== Records shown

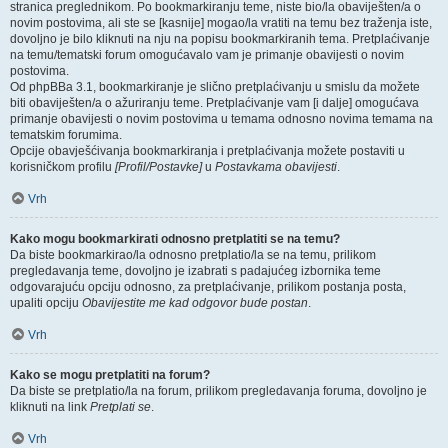
stranica preglednikom. Po bookmarkiranju teme, niste bio/la obaviješten/a o
novim postovima, ali ste se [kasnije] mogao/la vratiti na temu bez traženja iste,
dovoljno je bilo kliknuti na nju na popisu bookmarkiranih tema. Pretplaćivanje
na temu/tematski forum omogućavalo vam je primanje obavijesti o novim
postovima.
Od phpBBa 3.1, bookmarkiranje je slično pretplaćivanju u smislu da možete
biti obaviješten/a o ažuriranju teme. Pretplaćivanje vam [i dalje] omogućava
primanje obavijesti o novim postovima u temama odnosno novima temama na
tematskim forumima.
Opcije obavješćivanja bookmarkiranja i pretplaćivanja možete postaviti u
korisničkom profilu
[Profil/Postavke]
u
Postavkama obavijesti
.
Vrh
Kako mogu bookmarkirati odnosno pretplatiti se na temu?
Da biste bookmarkirao/la odnosno pretplatio/la se na temu, prilikom
pregledavanja teme, dovoljno je izabrati s padajućeg izbornika teme
odgovarajuću opciju odnosno, za pretplaćivanje, prilikom postanja posta,
upaliti opciju
Obavijestite me kad odgovor bude postan
.
Vrh
Kako se mogu pretplatiti na forum?
Da biste se pretplatio/la na forum, prilikom pregledavanja foruma, dovoljno je
kliknuti na link
Pretplati se
.
Vrh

====

» **Task to carry out**
Retype every entry exactly as written. Leave the pictures out.

» **Response**
stranica preglednikom. Po bookmarkiranju teme, niste bio/la obaviješten/a o
novim postovima, ali ste se [kasnije] mogao/la vratiti na temu bez traženja iste,
dovoljno je bilo kliknuti na nju na popisu bookmarkiranih tema. Pretplaćivanje
na temu/tematski forum omogućavalo vam je primanje obavijesti o novim
postovima.
Od phpBBa 3.1, bookmarkiranje je slično pretplaćivanju u smislu da možete
biti obaviješten/a o ažuriranju teme. Pretplaćivanje vam [i dalje] omogućava
primanje obavijesti o novim postovima u temama odnosno novima temama na
tematskim forumima.
Opcije obavješćivanja bookmarkiranja i pretplaćivanja možete postaviti u
korisničkom profilu
[Profil/Postavke]
u
Postavkama obavijesti
.
Vrh
Kako mogu bookmarkirati odnosno pretplatiti se na temu?
Da biste bookmarkirao/la odnosno pretplatio/la se na temu, prilikom
pregledavanja teme, dovoljno je izabrati s padajućeg izbornika teme
odgovarajuću opciju odnosno, za pretplaćivanje, prilikom postanja posta,
upaliti opciju
Obavijestite me kad odgovor bude postan
.
Vrh
Kako se mogu pretplatiti na forum?
Da biste se pretplatio/la na forum, prilikom pregledavanja foruma, dovoljno je
kliknuti na link
Pretplati se
.
Vrh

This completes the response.